Especially in these hyper-partisan times, politics is filled with penny-stock distractions that keep us zeroed in on what is, in the end, trivia. Mark my words: In a year's time, no one –probably not even the principals themselves–will care that Harriet Miers' nomination to the Supreme Court got shot down faster than the Astros in this year's Fall Classic or that the vice president's chief of staff, Lewis "Scooter" Libby, was indicted by a grand jury. Indeed, the odds are strong that no one will remember who the hell Scooter Libby was–didn't he play shortstop for the Yankees back in the 1940s and '50s? Wasn't he the guy in that Meatloaf song?

This month's cover story is about the really big picture. "Who's Afraid of Human Enhancement?" presents a heated debate about "the promise, perils, and ethics of human biotechnology" (page 22). As one of the participants, Radical Evolution author Joel Garreau, puts it, "We are at a turning point in history, and there's nothing that is going to hold that back." Our technologies, Garreau underscores, "are increasingly turned inward at modifying our minds, our memories, our metabolisms, our personalities, our progeny, and possibly our souls….It's on our watch, and we have to decide what we're going to do about it in terms of the future of human nature." Garreau, Reason Science Correspondent Ronald Bailey, and the Ethics and Public Policy Center's Eric Cohen duke it out over stem cell research, cloning, and much, much better living through chemistry. They may not come to any definitive conclusions or final points of agreement, but there's no question they are discussing the most fundamental question facing us today. And tomorrow. And the day after tomorrow.
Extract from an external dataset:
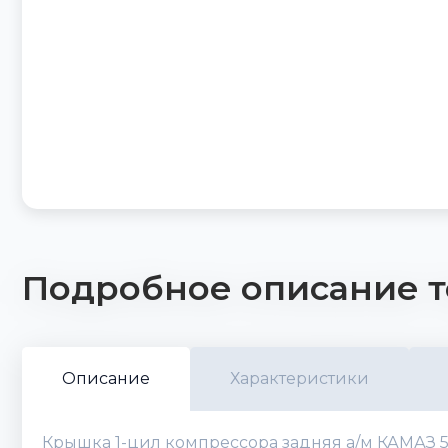
Подробное описание т
Описание
Характеристики
Крышка 1-цил компрессора задняя а/м КАМАЗ 53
Politics will, of course, influence how and when–not if, but how and when–enhancement technologies are developed and implemented. The rest of this issue is packed full of analysis of what happens when politicians and governments try to usurp individuals' rights to have families ("The Books That Rock the Cradle," page 52), trade freely with one another ("I, T-Shirt," page 57), simply live as they wish ("Totalitarian Busybodies," page 61), and much more. The results of such interference are rarely pretty. Which might be the real reason politicians are always trying to distract us from the really big picture.